The downside of C++ exceptions is you can’t tell (without the source and the impetus to check) if any function you call may throw an exception. In addition to worrying about resource leaks and destructors, you have to worry about RAII and transactional semantics to ensure your methods are exception safe in case they are somewhere on the call stack when an exception is thrown. In solving one problem, C++ created another.

So the designers of Java sat down, stroked their beards and decided that the problem was not exceptions themselves, but the fact that they could be thrown without notice; hence Java has checked exceptions. You can’t throw an exception inside a method without annotating that method’s signature to indicate you may do so, and you can’t call a method that may throw an exception without wrapping it in code to handle the potential exception. Via the magic of compile time bondage and discipline the error problem is solved, right?

This is about the time I enter the story, the early millennium, circa Java 1.4. I agreed then, as I do now, that the Java way of checked exceptions was more civilised, safer, than the C++ way. I don’t think I was the only one. Because exceptions were now safe, developers started to explore their limits. There were coroutine systems built using exceptions, and at least one XML parsing library I know of used exceptions as a control flow technique. It’s commonplace for established Java webapps to disgorge screenfuls of exceptions, dutifully logged with their call stack, on startup. Java exceptions ceased to be exceptional at all, they became commonplace. They are used from everything from the benign to the catastrophic, differentiating between the severity of exceptions falls to the caller of the function.
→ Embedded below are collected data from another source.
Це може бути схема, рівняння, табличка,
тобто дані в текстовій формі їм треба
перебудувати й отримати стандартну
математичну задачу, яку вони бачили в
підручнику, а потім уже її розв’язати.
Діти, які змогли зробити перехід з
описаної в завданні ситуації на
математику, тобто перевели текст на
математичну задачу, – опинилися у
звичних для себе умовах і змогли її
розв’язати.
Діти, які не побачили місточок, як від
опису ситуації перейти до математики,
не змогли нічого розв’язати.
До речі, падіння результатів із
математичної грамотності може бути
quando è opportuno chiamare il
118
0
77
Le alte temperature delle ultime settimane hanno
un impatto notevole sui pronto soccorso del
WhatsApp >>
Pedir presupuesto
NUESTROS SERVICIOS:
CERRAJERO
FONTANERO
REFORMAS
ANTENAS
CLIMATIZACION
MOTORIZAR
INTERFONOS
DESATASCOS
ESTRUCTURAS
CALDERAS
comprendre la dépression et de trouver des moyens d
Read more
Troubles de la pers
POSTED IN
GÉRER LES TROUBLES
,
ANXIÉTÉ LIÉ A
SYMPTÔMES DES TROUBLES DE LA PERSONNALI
If that wasn’t bad enough, not all Java exceptions are checked, subclasses of java.Error and java.RuntimeException are unchecked. You don’t need to declare them, just throw them. This probably started out as a good idea, null references and array subscript errors are now simple to implement in the runtime, but at the same time because every exception Java extends java.Exception any piece of code can catch it, even if it makes little sense to do so, leading to patterns like

catch (e Exception) { // ignore }

So, Java mostly solved the C++ unchecked exception problem, and introduced a whole slew of its own. However I argue Java didn’t solve the actual problem, the problem that C++ didn’t solve either. The problem of how to signal to caller of your function that something went wrong.

Enter Go

Go solves the exception problem by not having exceptions. Instead Go allows functions to return an error type in addition to a result via its support for multiple return values. By declaring a return value of the interface type error you indicate to the caller that this method could go wrong. If a function returns a value and an error, then you can’t assume anything about the value until you’ve inspected the error. The only place that may be acceptable to ignore the value of error is when you don’t care about the other values returned.
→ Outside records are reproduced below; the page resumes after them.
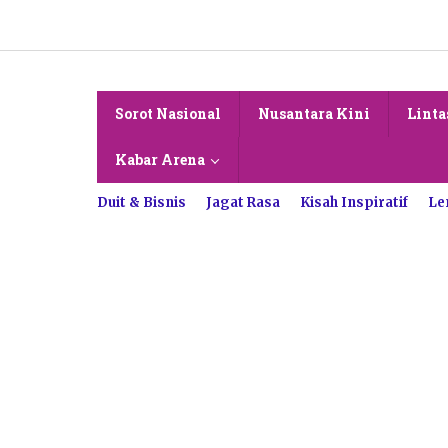
Lewati
ke
konten
Sorot Nasional
Nusantara Kini
Linta
Kabar Arena
Duit & Bisnis
Jagat Rasa
Kisah Inspiratif
Le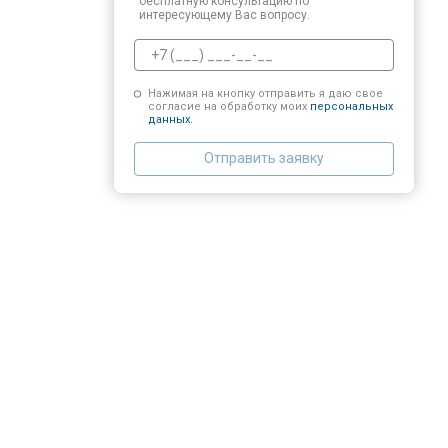
бесплатную консультацию по
интересующему Вас вопросу.
Нажимая на кнопку отправить я даю свое
согласие на обработку моих
персональных
данных.
Отправить заявку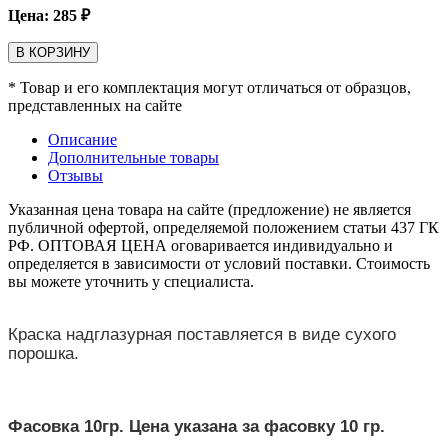
Цена:
285
₽
В КОРЗИНУ
* Товар и его комплектация могут отличаться от образцов,
представленных на сайте
Описание
Дополнительные товары
Отзывы
Указанная цена товара на сайте (предложение) не является
публичной офертой, определяемой положением статьи 437 ГК
РФ. ОПТОВАЯ ЦЕНА оговаривается индивидуально и
определяется в зависимости от условий поставки. Стоимость
вы можете уточнить у специалиста.
Краска надглазурная поставляется в виде сухого
порошка.
Фасовка 10гр. Цена указана за фасовку 10 гр.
Go does have a facility called panic, and if you squint hard enough, you might imagine that panic is the same as throw, but you’d be wrong. When you throw and exception you’re making it the caller’s problem

throw new SomeoneElsesProblem();

For example in C++ you might throw an exception when you can’t convert from an enum to its string equivalent, or in Java when parsing a date from a string. In an internet connected world, where every input from a network must be considered hostile, is the failure to parse a string into a date really exceptional? Of course not.
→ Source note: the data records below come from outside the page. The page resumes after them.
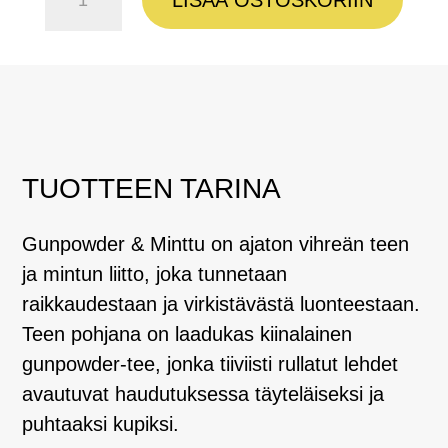
&
Minttu
määrä
TUOTTEEN TARINA
Gunpowder & Minttu on ajaton vihreän teen
ja mintun liitto, joka tunnetaan
raikkaudestaan ja virkistävästä luonteestaan.
Teen pohjana on laadukas kiinalainen
gunpowder-tee, jonka tiiviisti rullatut lehdet
avautuvat haudutuksessa täyteläiseksi ja
puhtaaksi kupiksi.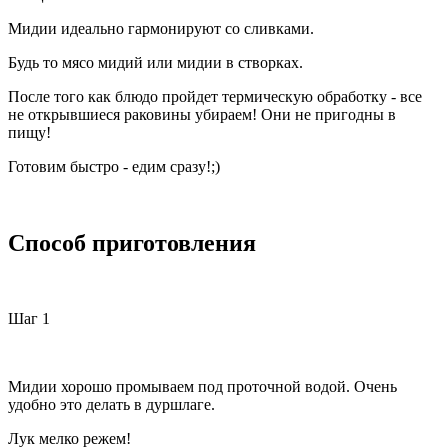
Мидии идеально гармонируют со сливками.
Будь то мясо мидий или мидии в створках.
После того как блюдо пройдет термическую обработку - все
не открывшиеся раковины убираем! Они не пригодны в
пищу!
Готовим быстро - едим сразу!;)
Способ приготовления
Шаг 1
Мидии хорошо промываем под проточной водой. Очень
удобно это делать в дуршлаге.
Лук мелко режем!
When you panic in Go, you’re freaking out, it’s not someone elses problem, it’s game over man.

panic("inconceivable")

panics are always fatal to your program. In panicing you never assume that your caller can solve the problem. Hence panic is only used in exceptional circumstances, ones where it is not possible for your code, or anyone integrating your code to continue.

The decision to not include exceptions in Go is an example of its simplicity and orthogonality. Using multiple return values and a simple convention, Go solves the problem of letting programmers know when things have gone wrong and reserves panic for the truly exceptional.